- **ENTRIES PROVIDED**
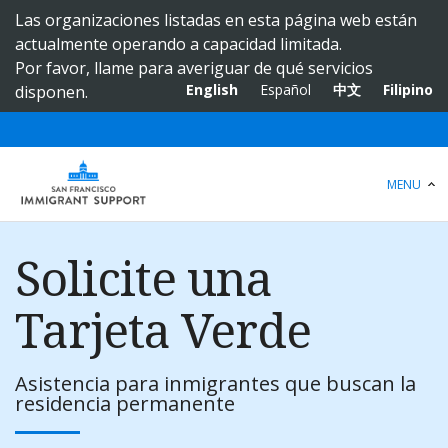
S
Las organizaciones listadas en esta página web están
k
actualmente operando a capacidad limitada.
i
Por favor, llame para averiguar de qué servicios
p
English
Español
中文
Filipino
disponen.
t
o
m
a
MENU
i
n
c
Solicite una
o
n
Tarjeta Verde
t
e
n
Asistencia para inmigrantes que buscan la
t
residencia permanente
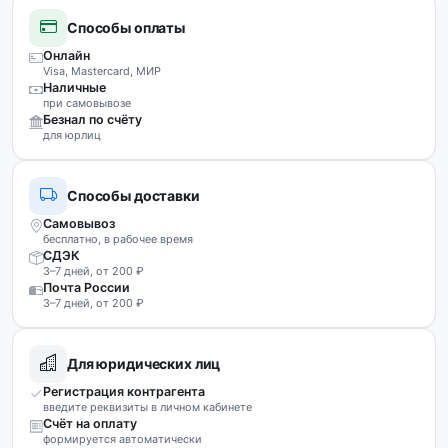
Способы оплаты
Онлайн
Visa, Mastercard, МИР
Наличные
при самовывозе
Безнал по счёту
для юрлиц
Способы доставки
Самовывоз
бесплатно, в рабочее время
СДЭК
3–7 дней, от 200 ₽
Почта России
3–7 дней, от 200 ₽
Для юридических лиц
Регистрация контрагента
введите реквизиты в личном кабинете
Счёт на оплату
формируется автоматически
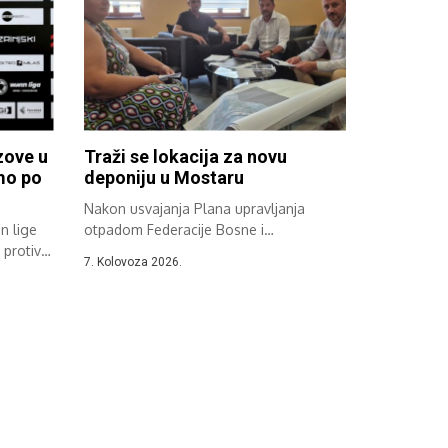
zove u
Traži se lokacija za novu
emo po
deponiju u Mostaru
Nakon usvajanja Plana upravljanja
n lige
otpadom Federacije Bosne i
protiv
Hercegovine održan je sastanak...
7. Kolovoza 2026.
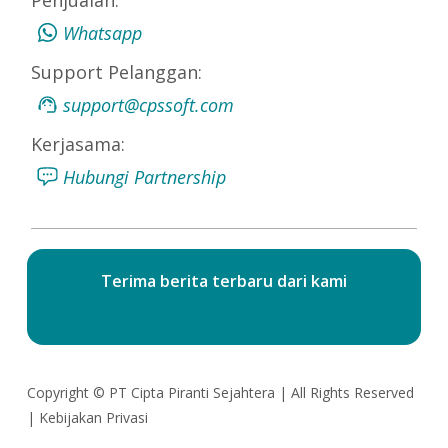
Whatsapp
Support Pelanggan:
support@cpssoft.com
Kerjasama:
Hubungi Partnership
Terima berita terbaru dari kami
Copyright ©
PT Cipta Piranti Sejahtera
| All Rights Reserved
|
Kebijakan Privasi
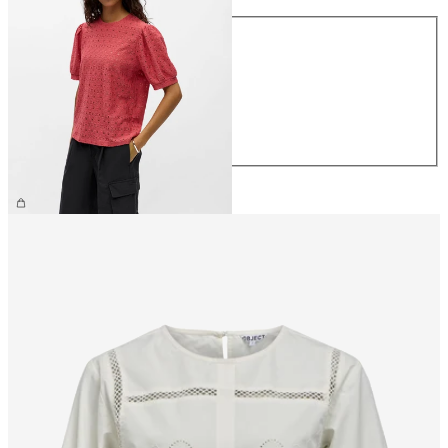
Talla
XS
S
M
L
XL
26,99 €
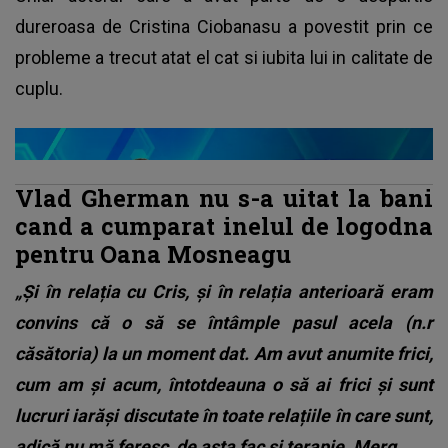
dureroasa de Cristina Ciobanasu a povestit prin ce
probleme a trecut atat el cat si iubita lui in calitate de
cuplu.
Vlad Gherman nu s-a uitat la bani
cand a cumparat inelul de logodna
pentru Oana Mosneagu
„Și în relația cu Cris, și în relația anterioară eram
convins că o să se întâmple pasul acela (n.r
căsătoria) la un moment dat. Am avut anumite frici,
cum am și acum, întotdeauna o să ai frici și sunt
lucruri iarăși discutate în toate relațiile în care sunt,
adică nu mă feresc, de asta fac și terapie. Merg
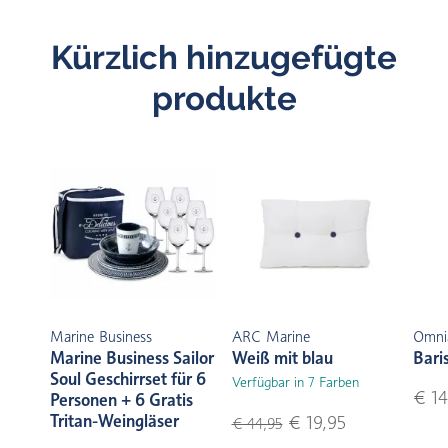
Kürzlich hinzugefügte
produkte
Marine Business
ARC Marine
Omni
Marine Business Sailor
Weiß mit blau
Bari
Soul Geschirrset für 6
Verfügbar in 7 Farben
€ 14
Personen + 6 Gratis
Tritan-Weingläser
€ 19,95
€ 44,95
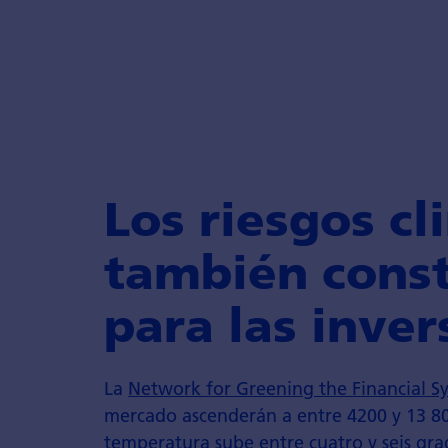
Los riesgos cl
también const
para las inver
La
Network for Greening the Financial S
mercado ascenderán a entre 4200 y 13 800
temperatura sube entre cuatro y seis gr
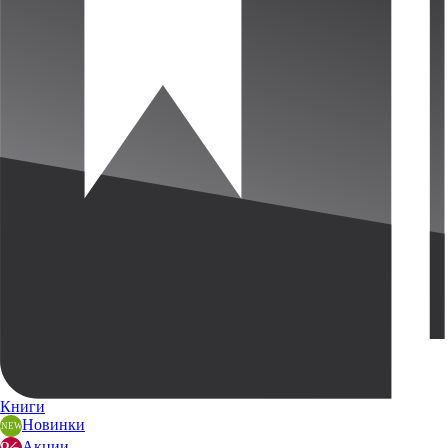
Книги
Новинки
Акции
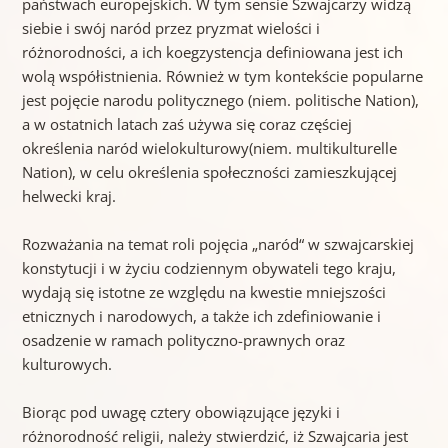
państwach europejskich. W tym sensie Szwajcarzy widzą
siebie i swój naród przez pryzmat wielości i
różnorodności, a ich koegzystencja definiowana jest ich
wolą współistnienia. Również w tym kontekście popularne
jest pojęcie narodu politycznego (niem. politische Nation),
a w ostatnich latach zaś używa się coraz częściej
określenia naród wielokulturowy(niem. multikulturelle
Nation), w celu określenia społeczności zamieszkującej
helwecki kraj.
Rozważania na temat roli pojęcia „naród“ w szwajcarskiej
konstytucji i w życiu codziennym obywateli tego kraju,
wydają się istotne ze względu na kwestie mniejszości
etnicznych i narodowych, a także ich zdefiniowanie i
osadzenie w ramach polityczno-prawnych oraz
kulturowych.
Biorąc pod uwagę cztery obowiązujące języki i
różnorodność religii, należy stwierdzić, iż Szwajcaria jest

---

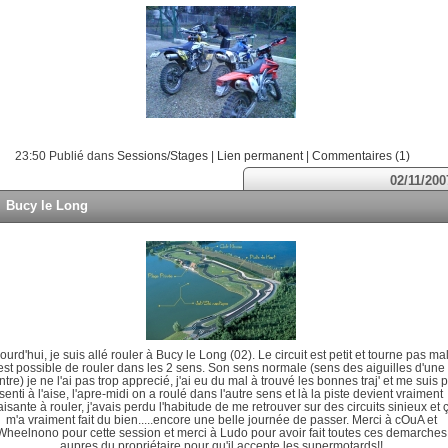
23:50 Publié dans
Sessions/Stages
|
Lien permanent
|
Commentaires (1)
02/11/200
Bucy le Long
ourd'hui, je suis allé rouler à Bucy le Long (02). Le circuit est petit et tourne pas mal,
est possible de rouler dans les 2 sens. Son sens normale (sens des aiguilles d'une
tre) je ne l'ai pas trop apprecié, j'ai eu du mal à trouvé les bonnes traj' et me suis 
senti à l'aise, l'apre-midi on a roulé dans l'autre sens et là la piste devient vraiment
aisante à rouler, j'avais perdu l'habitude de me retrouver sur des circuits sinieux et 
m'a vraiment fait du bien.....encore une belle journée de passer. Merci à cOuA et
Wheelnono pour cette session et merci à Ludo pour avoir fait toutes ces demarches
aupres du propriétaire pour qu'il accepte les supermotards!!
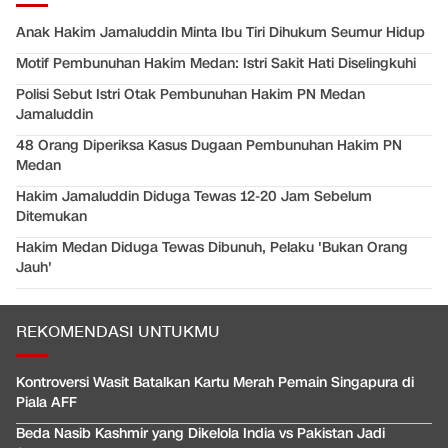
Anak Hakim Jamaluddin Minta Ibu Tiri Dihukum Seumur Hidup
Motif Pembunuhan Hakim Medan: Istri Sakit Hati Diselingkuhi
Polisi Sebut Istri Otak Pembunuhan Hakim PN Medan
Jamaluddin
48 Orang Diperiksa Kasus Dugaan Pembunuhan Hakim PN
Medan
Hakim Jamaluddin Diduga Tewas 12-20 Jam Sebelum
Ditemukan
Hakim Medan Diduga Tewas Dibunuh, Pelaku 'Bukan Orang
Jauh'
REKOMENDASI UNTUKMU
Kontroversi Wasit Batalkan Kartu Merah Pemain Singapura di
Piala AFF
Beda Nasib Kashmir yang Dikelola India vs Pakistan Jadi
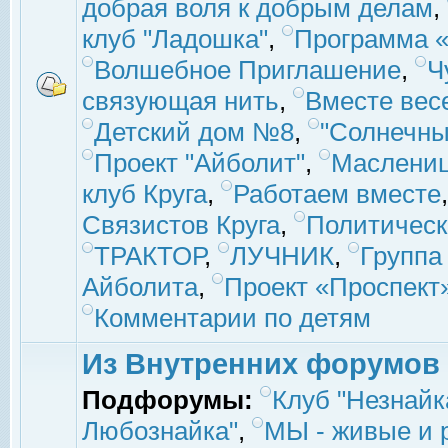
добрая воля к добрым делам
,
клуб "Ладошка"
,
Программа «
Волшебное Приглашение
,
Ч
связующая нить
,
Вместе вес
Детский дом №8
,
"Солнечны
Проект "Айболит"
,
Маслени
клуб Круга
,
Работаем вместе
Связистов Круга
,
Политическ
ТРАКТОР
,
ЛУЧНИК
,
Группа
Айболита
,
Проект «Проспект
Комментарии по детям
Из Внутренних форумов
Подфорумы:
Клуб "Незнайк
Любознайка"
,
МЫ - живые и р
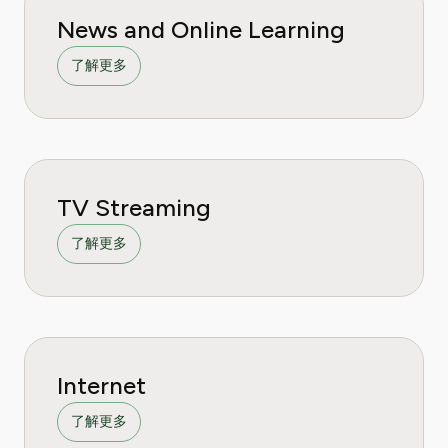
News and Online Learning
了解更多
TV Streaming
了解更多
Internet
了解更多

- **WORK REQUEST**
Show every line in the entries where the string "określenia" occurs.

- **TASK SOLUTION**
określenia naród wielokulturowy(niem. multikulturelle
Nation), w celu określenia społeczności zamieszkującej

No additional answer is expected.